Grundzüge: Konfrontation und Koexistenz

 

Der Begriff Reconquista als Meistererzählung für das spanische Mittelalter funktioniert auch deshalb so gut, weil man die gesamte Geschichte von 711 bis 1492 unter dieses Stichwort subsumieren könnte, wie Kartenbilder suggerieren.
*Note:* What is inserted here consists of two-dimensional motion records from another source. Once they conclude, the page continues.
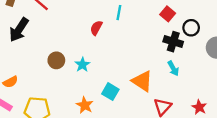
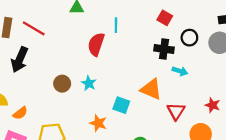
red semicircle: (96, 28) -> (96, 44), size x1.5
black circle: (191, 28) -> (189, 38), moved
black cross: (173, 42) -> (164, 49), moved
cyan arrow: (173, 68) -> (180, 71), turned -32

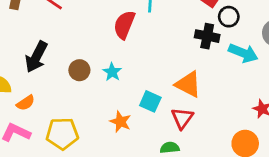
black circle: (189, 38) -> (229, 17), moved
black arrow: (20, 60) -> (36, 57), moved
cyan arrow: (180, 71) -> (243, 53), moved, size x1.5
red triangle: (176, 111) -> (182, 118), moved

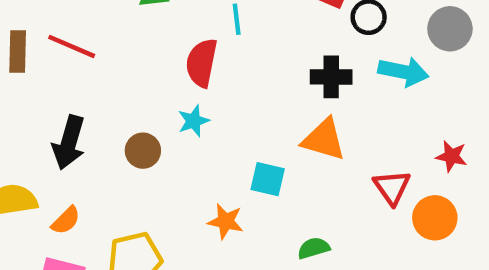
black cross: (207, 36) -> (331, 77), moved
cyan star: (112, 72) -> (194, 121), moved, turned 30
red triangle: (182, 118) -> (392, 187), moved

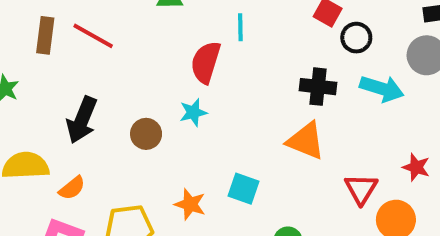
cyan square: (268, 179) -> (243, 189), moved
orange star: (226, 221) -> (190, 204), moved

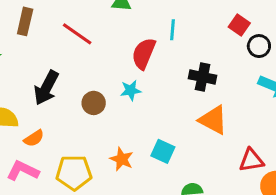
red line: (93, 36) -> (77, 34), moved
black cross: (318, 87) -> (203, 77), moved
red triangle: (361, 189) -> (251, 160), turned 44

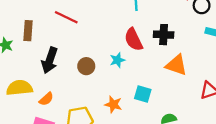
brown rectangle: (25, 21) -> (28, 31), moved
red semicircle: (144, 53) -> (134, 39), moved, turned -40
cyan star: (131, 90) -> (117, 60), moved

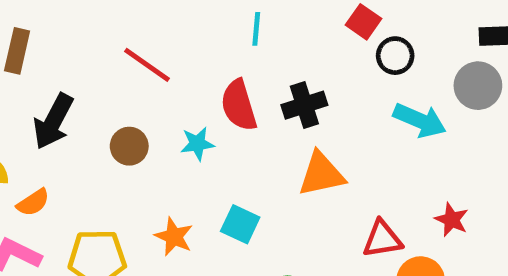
red line: (66, 17) -> (147, 65), moved
black cross: (164, 35) -> (304, 105), turned -30
orange triangle: (176, 65) -> (321, 174), turned -40

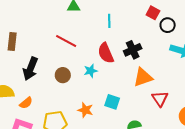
red triangle: (382, 239) -> (160, 99), moved, turned -48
Dies schließt zugleich zielgerichtete Konnotationen des historischen Prozesses ein. Es lassen sich die einzelnen großen Phasen der Reconquista erzählen und in einen Zusammenhang stellen. Im Sinne einer solchen Erzählung begann alles mit der arabischen Eroberung ab 711 bis auf kleinere Gebiete im Norden, vor allem im heutigen Asturien und in Navarra. Hier soll sich erster Widerstand 722 in der Schlacht von Covadonga formiert haben. Das asturische Königtum sah sich anschließend als Bollwerk gegen den Islam und habe dies auch dadurch unterstrichen, dass man in verschiedener Form sich als der wahre Erbe des Westgotenreiches stilisierte, hierauf
deuten verschiedene Indizien:

  • der Kontakt mit dem karolingischen Reich,
  • bauliche Zeugnisse,
  • Schriften, besonders die Chroniken zu Ende des 9. Jahrhunderts, die im Umfeld Alfons’ III. entstanden
  • schließlich die Entdeckung des Jakobusgrabes in Compostela Anfang des 9. Jahrhunderts.

Nachdem das Zentrum dieses asturischen Reiches 910 von Oviedo nach León verlegt worden war, gingen die Eroberungen der christlichen Reiche zurück, vor allem, weil sich Emirat und dann Kalifat von Córdoba eher in der Offensive befanden. Dies trifft besonders auf die Züge al-Mansurs zu Ende des 10. Jahrhunderts zu.

Nach dem Ende des Kalifates (1031/35) änderten sich die Strukturen. Es entstanden muslimische Kleinkönigtümer (Taifenreiche). Sie konnten bei eigener militärischer Schwäche friedliche Nachbarschaft zu den christlichen Reichen zuweilen durch Tribute sichern. Gelegentlich wurden die Tributerhebungen militärisch unterstützt, aber auch Eroberungsgelüste führten zu Waffengängen. So intensivierte sich die sogenannte Reconquista der christlichen Herrschaften im 11. Jahrhundert. Neu war an diesen Zügen unter anderem, dass Kämpfer aus dem heutigen Frankreich und dem übrigen Europa mitstritten und päpstliche Lohnversprechungen eine Rolle spielten.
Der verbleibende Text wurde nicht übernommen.